- **WORK REQUIRED**:
Among the entries below, how many lines have the word "Pourquoi"? Answer only with the number.

(Beginning of INFORMATION SHOWN)

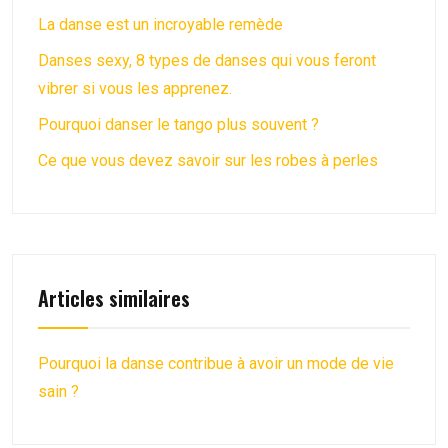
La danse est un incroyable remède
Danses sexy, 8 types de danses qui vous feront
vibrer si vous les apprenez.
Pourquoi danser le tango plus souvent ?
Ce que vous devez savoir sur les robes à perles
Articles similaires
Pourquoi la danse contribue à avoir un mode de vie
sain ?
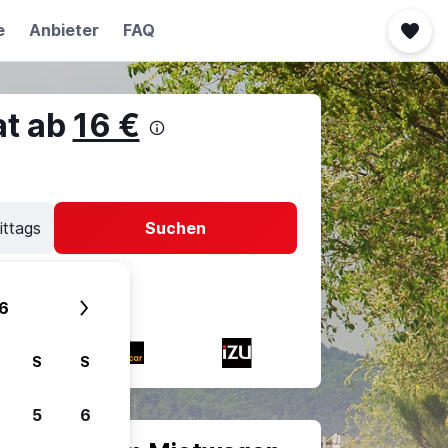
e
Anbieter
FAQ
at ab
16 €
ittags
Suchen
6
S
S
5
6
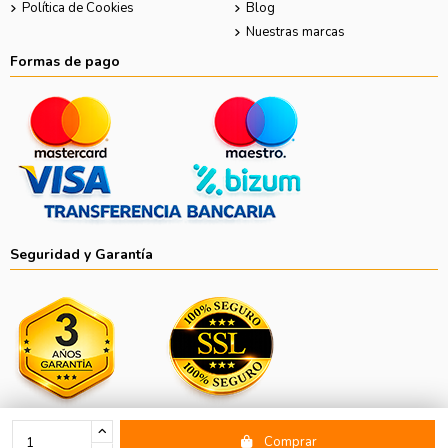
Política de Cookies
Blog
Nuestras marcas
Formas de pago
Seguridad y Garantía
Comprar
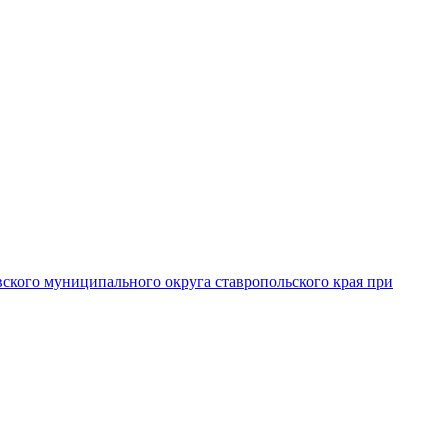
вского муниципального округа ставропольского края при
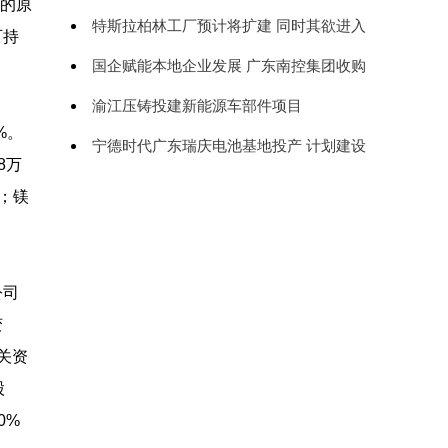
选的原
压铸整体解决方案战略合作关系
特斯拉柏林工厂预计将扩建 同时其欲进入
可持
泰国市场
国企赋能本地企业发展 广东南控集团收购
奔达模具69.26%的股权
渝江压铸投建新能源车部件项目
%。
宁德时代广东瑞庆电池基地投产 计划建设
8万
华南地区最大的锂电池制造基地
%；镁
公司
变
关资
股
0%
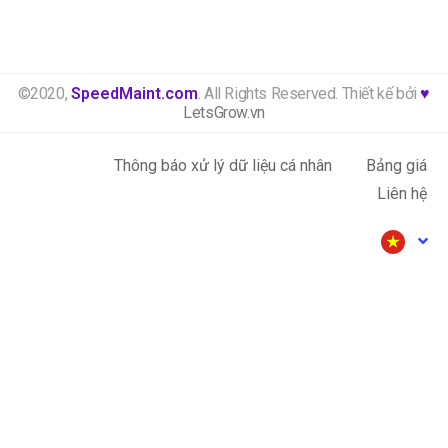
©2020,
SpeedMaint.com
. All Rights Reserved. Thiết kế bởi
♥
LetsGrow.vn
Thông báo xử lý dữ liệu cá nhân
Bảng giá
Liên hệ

(End of INFORMATION SHOWN)

- **WRITTEN RESPONSE**:
2